Segment Open

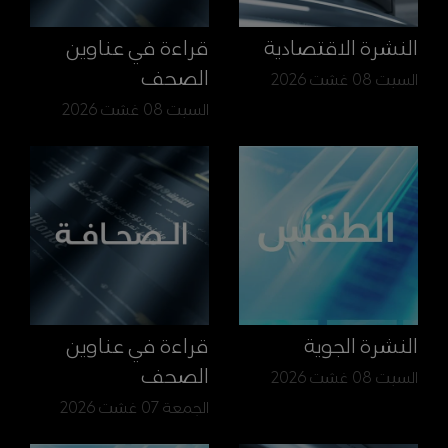
النشرة الاقتصادية
قراءة في عناوين
الصحف
السبت 08 غشت 2026
السبت 08 غشت 2026
النشرة الجوية
قراءة في عناوين
الصحف
السبت 08 غشت 2026
الجمعة 07 غشت 2026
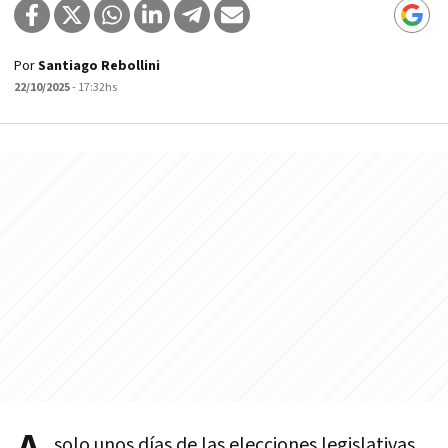
Por
Santiago Rebollini
22/10/2025
- 17:32hs
solo unos días de las elecciones legislativas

Segment Closed

→ Task brief: Would you write out every record word for word, leaving no picture in?

→ Solution below:
النشرة الاقتصادية
قراءة في عناوين
الصحف
السبت 08 غشت 2026
السبت 08 غشت 2026
النشرة الجوية
قراءة في عناوين
الصحف
السبت 08 غشت 2026
الجمعة 07 غشت 2026
Por
Santiago Rebollini
22/10/2025
- 17:32hs
solo unos días de las elecciones legislativas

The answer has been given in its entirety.